*** Provided records Section Begins ***
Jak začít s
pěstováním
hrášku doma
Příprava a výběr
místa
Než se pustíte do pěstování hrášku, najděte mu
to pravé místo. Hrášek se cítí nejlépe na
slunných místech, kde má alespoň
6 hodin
*** Provided records Section Ends ***
**What is expected**
Repeat the listing. Keep each line precisely as shown.

**Solution to this problem**
Jak začít s
pěstováním
hrášku doma
Příprava a výběr
místa
Než se pustíte do pěstování hrášku, najděte mu
to pravé místo. Hrášek se cítí nejlépe na
slunných místech, kde má alespoň
6 hodin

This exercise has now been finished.